Life outside the Country.

This summer I've learned new things about myself. I had the amazing oppurtunity to go to New York City. That is a big change compared to where I come from.

Okay, let me start from where you can understand a little better.

Our Church/Youth Group took 11 people on a Missions trip to Brooklyn, back in June. We went out with Metro Ministries (also known as Yogi Bear) and did Sidewalk Sunday School with kids from all over. There were actually 16 different teams that went out, but my team went to the Bronx, a.k.a "the Projects", both days. I had an incredible time with all the little ones. There were some of the most adorable kids I had ever seen. The missions trip part taught and showed me how much I am blessed.

Anyways, we stayed in Brooklyn for 2.5 days, but after that we had the luxury to go sightseeing and staying in Manhattan for 2.5 days. We had a PHENOMENAL time here. It was so different than were I come from. I mean 3 million people on 1 block compared to 300 people tops who actually live here. It was just amazing.
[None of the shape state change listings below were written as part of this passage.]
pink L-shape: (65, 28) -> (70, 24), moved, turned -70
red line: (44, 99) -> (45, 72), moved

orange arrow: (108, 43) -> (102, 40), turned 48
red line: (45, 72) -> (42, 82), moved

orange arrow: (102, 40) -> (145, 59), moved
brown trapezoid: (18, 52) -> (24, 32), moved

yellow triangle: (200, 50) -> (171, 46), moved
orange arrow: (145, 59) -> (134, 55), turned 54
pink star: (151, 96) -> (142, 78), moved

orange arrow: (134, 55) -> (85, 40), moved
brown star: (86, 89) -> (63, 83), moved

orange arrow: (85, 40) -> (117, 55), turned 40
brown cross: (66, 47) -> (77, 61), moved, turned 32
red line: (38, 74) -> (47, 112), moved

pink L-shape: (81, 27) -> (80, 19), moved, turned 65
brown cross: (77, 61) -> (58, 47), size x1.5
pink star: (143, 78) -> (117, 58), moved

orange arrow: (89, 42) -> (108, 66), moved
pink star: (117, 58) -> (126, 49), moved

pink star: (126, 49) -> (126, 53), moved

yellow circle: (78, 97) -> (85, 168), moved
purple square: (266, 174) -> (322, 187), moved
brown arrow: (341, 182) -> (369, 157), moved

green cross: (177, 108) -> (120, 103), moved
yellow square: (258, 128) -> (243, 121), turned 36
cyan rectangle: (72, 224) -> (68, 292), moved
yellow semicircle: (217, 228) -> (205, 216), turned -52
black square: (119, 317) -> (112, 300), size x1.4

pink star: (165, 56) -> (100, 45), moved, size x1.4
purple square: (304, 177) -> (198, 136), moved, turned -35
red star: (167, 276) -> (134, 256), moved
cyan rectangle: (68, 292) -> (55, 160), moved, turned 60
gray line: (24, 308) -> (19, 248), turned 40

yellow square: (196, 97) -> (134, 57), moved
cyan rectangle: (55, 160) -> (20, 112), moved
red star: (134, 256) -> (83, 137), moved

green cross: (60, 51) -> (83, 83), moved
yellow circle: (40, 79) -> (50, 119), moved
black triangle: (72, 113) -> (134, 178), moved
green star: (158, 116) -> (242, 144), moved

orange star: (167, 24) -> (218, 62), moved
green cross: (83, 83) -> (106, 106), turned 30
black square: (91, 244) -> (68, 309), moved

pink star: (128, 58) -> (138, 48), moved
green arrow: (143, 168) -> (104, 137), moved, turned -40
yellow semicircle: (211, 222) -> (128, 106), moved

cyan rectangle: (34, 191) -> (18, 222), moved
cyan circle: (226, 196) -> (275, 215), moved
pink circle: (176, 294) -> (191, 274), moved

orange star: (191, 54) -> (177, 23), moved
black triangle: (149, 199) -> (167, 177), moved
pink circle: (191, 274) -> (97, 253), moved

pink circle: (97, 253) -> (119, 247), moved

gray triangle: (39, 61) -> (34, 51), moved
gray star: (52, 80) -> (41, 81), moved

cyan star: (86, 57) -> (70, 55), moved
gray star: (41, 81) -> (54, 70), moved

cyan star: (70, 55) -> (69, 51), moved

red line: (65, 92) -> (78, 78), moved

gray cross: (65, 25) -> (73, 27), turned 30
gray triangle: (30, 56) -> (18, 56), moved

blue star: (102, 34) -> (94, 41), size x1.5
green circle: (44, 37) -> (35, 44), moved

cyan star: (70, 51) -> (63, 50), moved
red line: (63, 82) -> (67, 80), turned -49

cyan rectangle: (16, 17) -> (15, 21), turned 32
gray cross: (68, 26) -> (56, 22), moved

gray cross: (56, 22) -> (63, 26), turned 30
But the thing that makes me wonder, is that I actually could see myself living in a place like that...It's so weird. I love living on the farm, but sometimes I wonder what's outside of it. I can't hardly think about it without crying though. I mean I'm the 8th generation on the land that we own/live. I look at all the hard work my dad, grandad and great-grandad have done, and I feel like I would be letting them down if I go off and leave it. I'm about the only grandkid that even shows interest in running/living on it. But I still can't help but wonder....

This feeling may go away after I get out of college. I may not be able to wait to move back to the farm.

My dad tells me the story of when he was 17 and he couldn't wait to get off the farm and go live in the city. But then I look at him now and see that the farm is what he loves to do. He hates going to his other job in Tulsa and would quite in a heartbeat.

For now, I don't know. But God will take care of everything, this is one thing that I am sure of.

1 comment:

Jana H said...

Aubrey, I know God will show you His will for your life in His timing. I wouldn't blame you if you wanted to get off the farm. You've lived there your whole life. But I wouldn't blame you if you wanted to stay either. It's in your blood.